* **What to do**
When you spot the word "response" in a line of the data below, copy that line.

# # # # #

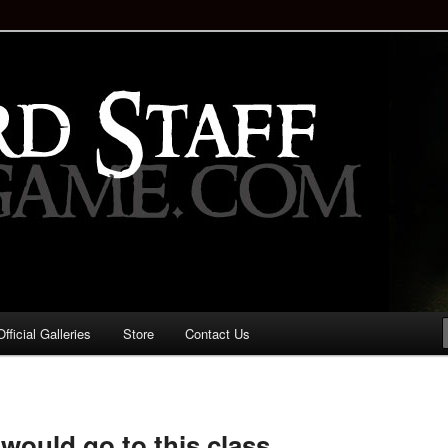
staff!
Drinking Game: Who is the
d?
ficial Galleries
Store
Contact Us
Image
navigation
I would go to this class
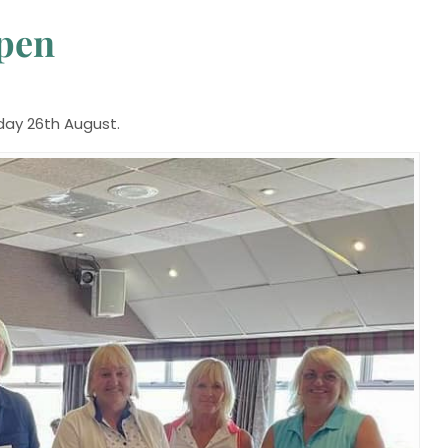
Open
day 26th August.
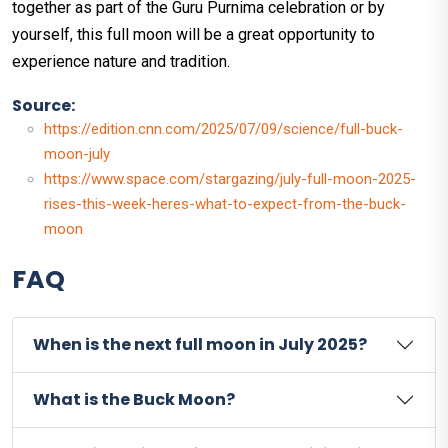
together as part of the Guru Purnima celebration or by
yourself, this full moon will be a great opportunity to
experience nature and tradition.
Source:
https://edition.cnn.com/2025/07/09/science/full-buck-
moon-july
https://www.space.com/stargazing/july-full-moon-2025-
rises-this-week-heres-what-to-expect-from-the-buck-
moon
FAQ
When is the next full moon in July 2025?
What is the Buck Moon?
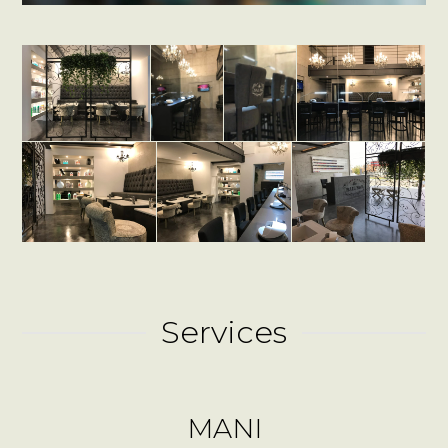
Services
MANI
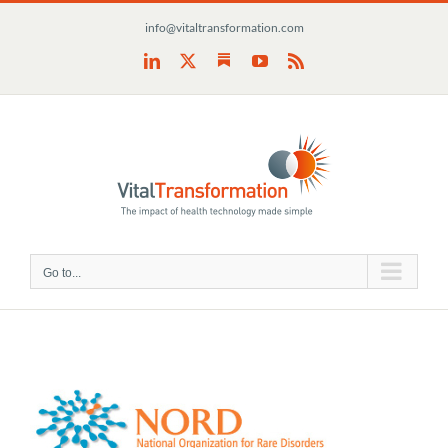
Skip
info@vitaltransformation.com
to
content
Substack
LinkedIn
X
YouTube
Rss
Go to...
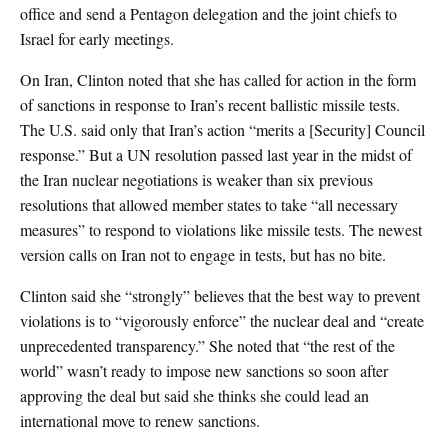
office and send a Pentagon delegation and the joint chiefs to
Israel for early meetings.
On Iran, Clinton noted that she has called for action in the form
of sanctions in response to Iran’s recent ballistic missile tests.
The U.S. said only that Iran’s action “merits a [Security] Council
response.” But a UN resolution passed last year in the midst of
the Iran nuclear negotiations is weaker than six previous
resolutions that allowed member states to take “all necessary
measures” to respond to violations like missile tests. The newest
version calls on Iran not to engage in tests, but has no bite.
Clinton said she “strongly” believes that the best way to prevent
violations is to “vigorously enforce” the nuclear deal and “create
unprecedented transparency.” She noted that “the rest of the
world” wasn’t ready to impose new sanctions so soon after
approving the deal but said she thinks she could lead an
international move to renew sanctions.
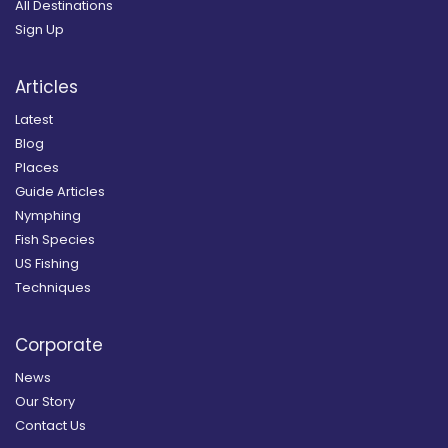
All Destinations
Sign Up
Articles
Latest
Blog
Places
Guide Articles
Nymphing
Fish Species
US Fishing
Techniques
Corporate
News
Our Story
Contact Us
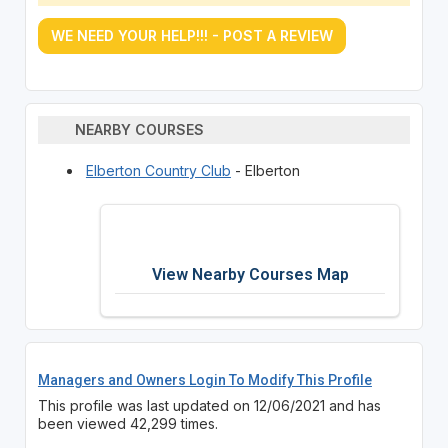
WE NEED YOUR HELP!!! - POST A REVIEW
NEARBY COURSES
Elberton Country Club
- Elberton
View Nearby Courses Map
Managers and Owners Login To Modify This Profile
This profile was last updated on 12/06/2021 and has
been viewed 42,299 times.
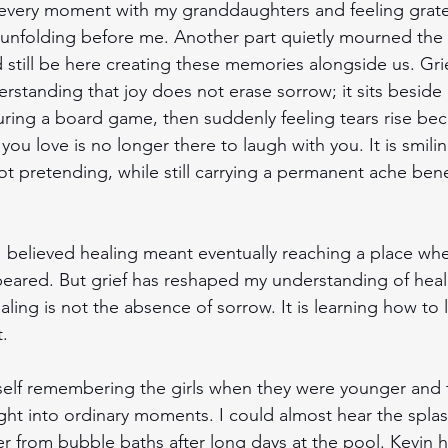
 every moment with my granddaughters and feeling gratef
ill unfolding before me. Another part quietly mourned the
still be here creating these memories alongside us. Grie
standing that joy does not erase sorrow; it sits beside it.
ring a board game, then suddenly feeling tears rise be
you love is no longer there to laugh with you. It is smilin
ot pretending, while still carrying a permanent ache ben
I believed healing meant eventually reaching a place whe
peared. But grief has reshaped my understanding of heal
ealing is not the absence of sorrow. It is learning how to l
. 
self remembering the girls when they were younger and t
ht into ordinary moments. I could almost hear the splas
r from bubble baths after long days at the pool. Kevin 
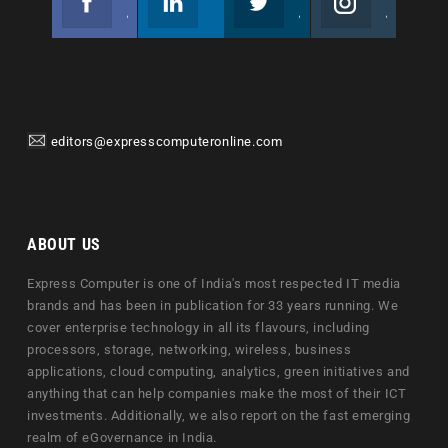
Join us on Facebook
Follow us
Join us on Twitter
Join us on Instagram
editors@expresscomputeronline.com
ABOUT US
Express Computer is one of India's most respected IT media
brands and has been in publication for 33 years running. We
cover enterprise technology in all its flavours, including
processors, storage, networking, wireless, business
applications, cloud computing, analytics, green initiatives and
anything that can help companies make the most of their ICT
investments. Additionally, we also report on the fast emerging
realm of eGovernance in India.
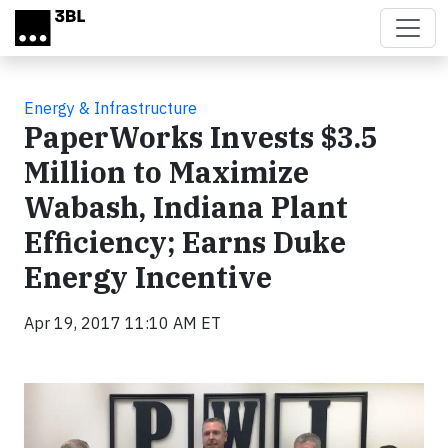
Skip to main content
Energy & Infrastructure
PaperWorks Invests $3.5
Million to Maximize
Wabash, Indiana Plant
Efficiency; Earns Duke
Energy Incentive
Apr 19, 2017 11:10 AM ET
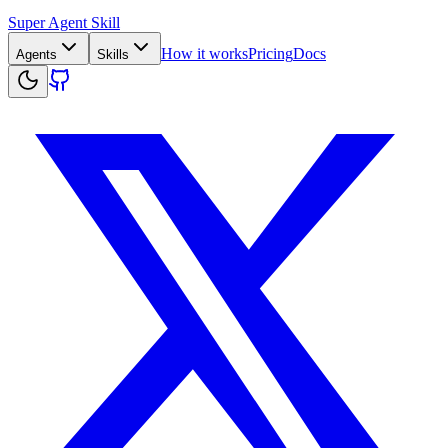
Super Agent Skill
How it works
Pricing
Docs
Agents
Skills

# # # # #

* **Reply to the exercise**
of sanctions in response to Iran’s recent ballistic missile tests.
response.” But a UN resolution passed last year in the midst of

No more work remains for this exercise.